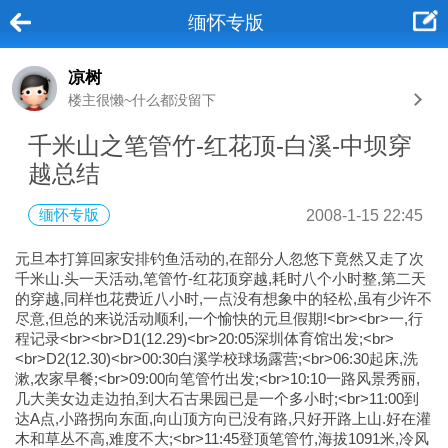
缅怀专版
凉树
楼主很懒~什么都没留下
千米山之笔管竹-红花顶-白溪-中坝穿
越总结
缅怀专版
2008-1-15 22:45
元旦本打算回家安排钓鱼活动的,在部分人忽悠下竟然又走了次
千米山.头一天活动,笔管竹-红花顶穿越,耗时八个小时整,第二天
的穿越,同样也花费近八小时,一点没有想象中的轻松,虽有少许不
尽意,但总的来说活动顺利,一个愉快的元旦假期!<br><br>一,行
程记录<br><br>D1(12.29)<br>20:05深圳体育馆出发;<br>
<br>D2(12.30)<br>00:30白溪学校球场露营;<br>06:30起床,洗
漱,农家早餐;<br>09:00向笔管竹出发;<br>10:10一路风景秀丽,
几大美女边走边拍,到大石古果园已是一个多小时;<br>11:00到
达A点,小路拐向东面,向山顶方向已没有路,只好开路上山.好在灌
木和草丛不高,难度不大;<br>11:45登顶笔管竹,海拔1091米,冷风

--------------------------------

* PROBLEM: Beginning at the line that holds "程记录<br><br>D1(12.29)", reproduce the lines exactly up to and including the final line of the entries.

* EXERCISE SOLUTION:
程记录<br><br>D1(12.29)<br>20:05深圳体育馆出发;<br>
<br>D2(12.30)<br>00:30白溪学校球场露营;<br>06:30起床,洗
漱,农家早餐;<br>09:00向笔管竹出发;<br>10:10一路风景秀丽,
几大美女边走边拍,到大石古果园已是一个多小时;<br>11:00到
达A点,小路拐向东面,向山顶方向已没有路,只好开路上山.好在灌
木和草丛不高,难度不大;<br>11:45登顶笔管竹,海拔1091米,冷风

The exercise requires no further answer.